3. Number of experts used to establish the ground truth for the test set and the qualifications of those experts (e.g. radiologist with 10 years of experience)
Not applicable. The document describes an in vitro diagnostic device for quantitative determination of transferrin, not an imaging or diagnostic device that typically involves expert interpretation for ground truth establishment in a study of this nature. The "ground truth" for such a device would typically be established by a reference method or validated assays, not expert consensus on images.
4. Adjudication method (e.g. 2+1, 3+1, none) for the test set
Not applicable. Adjudication methods like 2+1 or 3+1 are typically used in studies involving human interpretation (e.g., radiology reads) to resolve discrepancies. This is an in vitro diagnostic device, and its performance is evaluated against chemical/biological measurements, not human consensus on visual findings.
5. If a multi-reader multi-case (MRMC) comparative effectiveness study was done, If so, what was the effect size of how much human readers improve with AI vs without AI assistance
Not applicable. An MRMC study is relevant for AI systems assisting human readers, typically in medical imaging. This document describes an in vitro diagnostic reagent set for chemical analysis, not an AI-assisted diagnostic tool for human readers.
6. If a standalone (i.e. algorithm only without human-in-the-loop performance) was done
This is an in vitro diagnostic reagent set. Performance refers to the assay's ability to accurately measure transferrin levels. The "algorithm only" concept does not directly apply in the way it would for AI/software devices. The "standalone" performance would be the analytical performance of the assay itself (e.g., precision, accuracy, linearity, limit of detection), which is what "Nonclinical Testing" and "Clinical Testing" generally refer to for such devices. The document states that both nonclinical and clinical testing demonstrated substantial equivalence to the predicate device.

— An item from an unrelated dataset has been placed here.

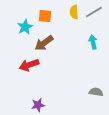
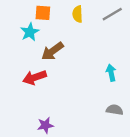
yellow semicircle: (74, 12) -> (78, 14), moved
orange square: (45, 16) -> (43, 13), moved
cyan arrow: (93, 42) -> (111, 73), moved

7. The type of ground truth used (expert consensus, pathology, outcomes data, etc)
The document does not explicitly state the type of ground truth used. For an in vitro diagnostic quantitative assay like this, "ground truth" would typically be established by:
- Reference method/assay: Comparing results to a recognized, highly accurate, and precise reference method for transferrin measurement.
- Calibrators and controls: Using materials with known transferrin concentrations.

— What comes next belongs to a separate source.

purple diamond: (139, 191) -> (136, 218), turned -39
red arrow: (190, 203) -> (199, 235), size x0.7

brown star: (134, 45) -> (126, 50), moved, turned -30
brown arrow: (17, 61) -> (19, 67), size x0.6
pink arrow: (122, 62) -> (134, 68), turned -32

8. The sample size for the training set
Not applicable. This is not an AI/machine learning device that requires a training set in that context. It is an in vitro diagnostic reagent set. The development involved modification of an existing reagent set, not training an algorithm.
9. How the ground truth for the training set was established
Not applicable, as there is no "training set" in the context of an AI/machine learning algorithm for this type of device.